Your output should be the line with "辽宁省教育厅 (36, 1666)" and all following lines of the data below, through the end, repeated exactly.

-- DATA FOR ANALYSIS follows --

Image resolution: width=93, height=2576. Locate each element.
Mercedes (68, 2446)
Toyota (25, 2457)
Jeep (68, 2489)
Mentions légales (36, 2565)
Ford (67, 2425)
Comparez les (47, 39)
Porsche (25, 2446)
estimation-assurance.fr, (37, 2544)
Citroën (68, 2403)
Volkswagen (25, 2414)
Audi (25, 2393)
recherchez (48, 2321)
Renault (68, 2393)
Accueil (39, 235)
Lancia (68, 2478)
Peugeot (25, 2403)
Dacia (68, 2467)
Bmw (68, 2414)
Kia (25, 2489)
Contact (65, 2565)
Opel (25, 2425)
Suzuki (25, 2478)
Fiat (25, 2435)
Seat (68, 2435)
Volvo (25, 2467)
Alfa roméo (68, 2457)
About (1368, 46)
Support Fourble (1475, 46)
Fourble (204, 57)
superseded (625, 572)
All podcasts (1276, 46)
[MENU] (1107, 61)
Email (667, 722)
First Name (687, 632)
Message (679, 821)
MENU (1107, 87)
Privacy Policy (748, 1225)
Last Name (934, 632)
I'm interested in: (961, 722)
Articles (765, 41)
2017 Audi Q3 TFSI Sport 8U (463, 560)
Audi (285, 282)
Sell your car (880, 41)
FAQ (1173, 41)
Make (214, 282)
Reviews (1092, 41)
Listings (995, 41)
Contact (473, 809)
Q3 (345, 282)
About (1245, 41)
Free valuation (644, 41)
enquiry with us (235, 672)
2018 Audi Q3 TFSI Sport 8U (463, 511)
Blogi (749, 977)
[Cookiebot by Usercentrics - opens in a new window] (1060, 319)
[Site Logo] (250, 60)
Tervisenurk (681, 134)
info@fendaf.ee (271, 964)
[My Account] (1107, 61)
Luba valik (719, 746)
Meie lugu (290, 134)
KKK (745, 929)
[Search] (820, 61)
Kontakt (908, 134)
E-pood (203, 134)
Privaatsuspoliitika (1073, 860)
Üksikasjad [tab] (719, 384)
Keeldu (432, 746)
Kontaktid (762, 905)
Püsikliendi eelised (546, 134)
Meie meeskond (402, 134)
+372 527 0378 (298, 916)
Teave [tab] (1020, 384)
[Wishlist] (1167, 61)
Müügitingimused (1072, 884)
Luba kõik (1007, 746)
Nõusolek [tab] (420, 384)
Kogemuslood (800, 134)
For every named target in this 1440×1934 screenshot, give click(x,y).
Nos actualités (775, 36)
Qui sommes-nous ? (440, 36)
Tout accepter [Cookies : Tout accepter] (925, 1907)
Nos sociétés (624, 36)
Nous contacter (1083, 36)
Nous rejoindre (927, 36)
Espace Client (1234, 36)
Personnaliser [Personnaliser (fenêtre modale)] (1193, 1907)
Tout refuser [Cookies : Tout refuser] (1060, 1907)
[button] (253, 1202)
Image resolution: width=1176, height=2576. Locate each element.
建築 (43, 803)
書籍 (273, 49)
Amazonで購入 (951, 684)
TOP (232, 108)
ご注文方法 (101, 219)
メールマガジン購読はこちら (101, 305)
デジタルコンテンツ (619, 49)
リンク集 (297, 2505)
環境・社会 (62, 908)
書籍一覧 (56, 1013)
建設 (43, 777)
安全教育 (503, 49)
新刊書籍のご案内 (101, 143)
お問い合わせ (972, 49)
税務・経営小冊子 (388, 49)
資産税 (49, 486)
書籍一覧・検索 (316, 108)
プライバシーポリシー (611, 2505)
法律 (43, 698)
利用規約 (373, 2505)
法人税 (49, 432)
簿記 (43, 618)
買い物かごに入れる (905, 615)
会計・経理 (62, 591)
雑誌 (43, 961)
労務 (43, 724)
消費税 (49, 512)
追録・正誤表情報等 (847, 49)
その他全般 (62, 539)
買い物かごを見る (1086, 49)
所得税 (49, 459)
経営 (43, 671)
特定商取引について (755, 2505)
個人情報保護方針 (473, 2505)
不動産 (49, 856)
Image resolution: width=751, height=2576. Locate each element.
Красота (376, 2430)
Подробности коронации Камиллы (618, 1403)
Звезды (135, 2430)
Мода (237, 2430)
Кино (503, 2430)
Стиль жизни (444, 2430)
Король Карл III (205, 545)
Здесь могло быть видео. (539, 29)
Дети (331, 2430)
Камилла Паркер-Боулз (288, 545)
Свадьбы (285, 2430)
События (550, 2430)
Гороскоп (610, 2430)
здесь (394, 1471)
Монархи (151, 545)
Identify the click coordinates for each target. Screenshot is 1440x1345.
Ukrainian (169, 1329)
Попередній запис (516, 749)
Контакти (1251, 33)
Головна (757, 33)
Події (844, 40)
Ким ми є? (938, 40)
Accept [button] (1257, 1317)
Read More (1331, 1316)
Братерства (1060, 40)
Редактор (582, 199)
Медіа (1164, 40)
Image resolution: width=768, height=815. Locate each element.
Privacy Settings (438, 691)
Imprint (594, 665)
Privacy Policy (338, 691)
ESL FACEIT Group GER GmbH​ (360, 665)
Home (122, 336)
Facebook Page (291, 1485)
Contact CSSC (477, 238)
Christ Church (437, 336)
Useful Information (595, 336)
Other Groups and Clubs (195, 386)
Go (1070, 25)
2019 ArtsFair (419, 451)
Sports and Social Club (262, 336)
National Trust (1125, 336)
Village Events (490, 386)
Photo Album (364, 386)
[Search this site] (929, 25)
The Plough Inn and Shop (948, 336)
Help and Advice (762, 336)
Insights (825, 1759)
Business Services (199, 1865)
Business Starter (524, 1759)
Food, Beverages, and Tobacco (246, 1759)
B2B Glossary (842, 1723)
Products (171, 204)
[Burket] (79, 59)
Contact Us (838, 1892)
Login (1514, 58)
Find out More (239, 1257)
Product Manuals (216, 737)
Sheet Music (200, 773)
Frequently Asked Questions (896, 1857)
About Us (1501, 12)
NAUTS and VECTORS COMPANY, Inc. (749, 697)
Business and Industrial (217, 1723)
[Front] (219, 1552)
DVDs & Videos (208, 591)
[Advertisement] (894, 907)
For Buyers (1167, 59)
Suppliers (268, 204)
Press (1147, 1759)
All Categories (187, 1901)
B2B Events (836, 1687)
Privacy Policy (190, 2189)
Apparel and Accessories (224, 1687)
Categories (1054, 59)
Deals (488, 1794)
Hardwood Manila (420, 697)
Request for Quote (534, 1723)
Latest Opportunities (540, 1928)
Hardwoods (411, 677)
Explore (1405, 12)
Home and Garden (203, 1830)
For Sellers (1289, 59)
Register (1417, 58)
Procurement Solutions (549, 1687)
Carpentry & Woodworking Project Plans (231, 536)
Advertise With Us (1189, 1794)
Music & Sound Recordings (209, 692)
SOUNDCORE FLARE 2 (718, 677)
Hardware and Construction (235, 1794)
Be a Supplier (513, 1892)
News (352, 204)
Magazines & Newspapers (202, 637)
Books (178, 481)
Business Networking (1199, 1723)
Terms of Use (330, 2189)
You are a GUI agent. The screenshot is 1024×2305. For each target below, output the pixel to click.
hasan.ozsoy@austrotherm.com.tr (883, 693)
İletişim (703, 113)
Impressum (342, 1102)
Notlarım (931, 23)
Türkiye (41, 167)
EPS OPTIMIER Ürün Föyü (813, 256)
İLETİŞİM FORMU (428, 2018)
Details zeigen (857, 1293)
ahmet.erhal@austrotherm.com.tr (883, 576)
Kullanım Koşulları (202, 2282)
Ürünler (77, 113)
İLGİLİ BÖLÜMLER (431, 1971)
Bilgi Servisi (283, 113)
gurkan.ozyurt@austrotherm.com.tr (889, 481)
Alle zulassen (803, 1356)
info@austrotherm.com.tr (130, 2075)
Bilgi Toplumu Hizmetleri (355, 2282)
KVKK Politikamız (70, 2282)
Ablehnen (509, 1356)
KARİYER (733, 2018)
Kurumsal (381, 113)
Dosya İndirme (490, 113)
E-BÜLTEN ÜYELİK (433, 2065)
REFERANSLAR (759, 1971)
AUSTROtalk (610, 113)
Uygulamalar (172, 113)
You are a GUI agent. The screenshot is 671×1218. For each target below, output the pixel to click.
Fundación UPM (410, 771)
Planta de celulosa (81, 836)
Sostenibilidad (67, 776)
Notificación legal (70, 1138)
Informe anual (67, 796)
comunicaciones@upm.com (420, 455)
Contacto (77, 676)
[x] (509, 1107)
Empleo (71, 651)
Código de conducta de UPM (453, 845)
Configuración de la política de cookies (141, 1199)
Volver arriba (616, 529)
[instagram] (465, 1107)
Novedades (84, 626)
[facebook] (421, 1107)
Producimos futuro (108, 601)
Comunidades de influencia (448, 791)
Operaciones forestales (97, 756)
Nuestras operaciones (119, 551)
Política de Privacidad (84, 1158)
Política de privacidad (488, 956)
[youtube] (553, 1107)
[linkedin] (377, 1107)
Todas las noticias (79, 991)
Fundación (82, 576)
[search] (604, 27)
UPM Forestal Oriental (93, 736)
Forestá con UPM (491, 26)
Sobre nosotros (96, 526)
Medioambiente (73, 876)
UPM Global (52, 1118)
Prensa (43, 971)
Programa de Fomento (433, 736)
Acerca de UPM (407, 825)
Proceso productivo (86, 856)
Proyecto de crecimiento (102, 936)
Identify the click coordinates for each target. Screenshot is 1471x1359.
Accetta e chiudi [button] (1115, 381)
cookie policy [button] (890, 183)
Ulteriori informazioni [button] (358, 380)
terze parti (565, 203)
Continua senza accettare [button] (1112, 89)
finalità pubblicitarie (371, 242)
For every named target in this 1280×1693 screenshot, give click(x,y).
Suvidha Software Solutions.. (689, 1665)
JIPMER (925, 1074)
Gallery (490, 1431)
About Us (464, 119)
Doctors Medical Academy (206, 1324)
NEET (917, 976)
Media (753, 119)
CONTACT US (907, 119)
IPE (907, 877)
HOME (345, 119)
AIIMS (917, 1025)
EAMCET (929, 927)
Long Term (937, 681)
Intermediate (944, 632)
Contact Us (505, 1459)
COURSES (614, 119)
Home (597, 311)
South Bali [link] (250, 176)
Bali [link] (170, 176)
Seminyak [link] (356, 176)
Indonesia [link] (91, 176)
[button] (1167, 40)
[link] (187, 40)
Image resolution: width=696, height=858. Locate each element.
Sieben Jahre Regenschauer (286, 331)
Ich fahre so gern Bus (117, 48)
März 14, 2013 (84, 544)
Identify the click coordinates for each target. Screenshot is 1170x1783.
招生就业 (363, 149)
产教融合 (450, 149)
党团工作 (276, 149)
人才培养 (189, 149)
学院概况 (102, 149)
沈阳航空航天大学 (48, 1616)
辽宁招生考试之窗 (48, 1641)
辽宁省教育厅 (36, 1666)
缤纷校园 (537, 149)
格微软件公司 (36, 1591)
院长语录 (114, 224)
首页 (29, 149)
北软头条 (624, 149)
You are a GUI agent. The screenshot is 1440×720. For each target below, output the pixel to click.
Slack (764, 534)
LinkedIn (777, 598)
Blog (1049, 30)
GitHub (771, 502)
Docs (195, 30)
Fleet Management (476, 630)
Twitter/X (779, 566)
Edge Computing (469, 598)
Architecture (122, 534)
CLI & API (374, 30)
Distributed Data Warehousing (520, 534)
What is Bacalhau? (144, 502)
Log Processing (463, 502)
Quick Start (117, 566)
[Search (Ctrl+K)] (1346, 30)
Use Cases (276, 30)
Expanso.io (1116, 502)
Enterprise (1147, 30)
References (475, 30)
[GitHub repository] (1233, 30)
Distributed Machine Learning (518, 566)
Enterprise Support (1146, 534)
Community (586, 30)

-- DATA FOR ANALYSIS concluded --

ANSWER AREA:
辽宁省教育厅 (36, 1666)
缤纷校园 (537, 149)
格微软件公司 (36, 1591)
院长语录 (114, 224)
首页 (29, 149)
北软头条 (624, 149)
You are a GUI agent. The screenshot is 1440×720. For each target below, output the pixel to click.
Slack (764, 534)
LinkedIn (777, 598)
Blog (1049, 30)
GitHub (771, 502)
Docs (195, 30)
Fleet Management (476, 630)
Twitter/X (779, 566)
Edge Computing (469, 598)
Architecture (122, 534)
CLI & API (374, 30)
Distributed Data Warehousing (520, 534)
What is Bacalhau? (144, 502)
Log Processing (463, 502)
Quick Start (117, 566)
[Search (Ctrl+K)] (1346, 30)
Use Cases (276, 30)
Expanso.io (1116, 502)
Enterprise (1147, 30)
References (475, 30)
[GitHub repository] (1233, 30)
Distributed Machine Learning (518, 566)
Enterprise Support (1146, 534)
Community (586, 30)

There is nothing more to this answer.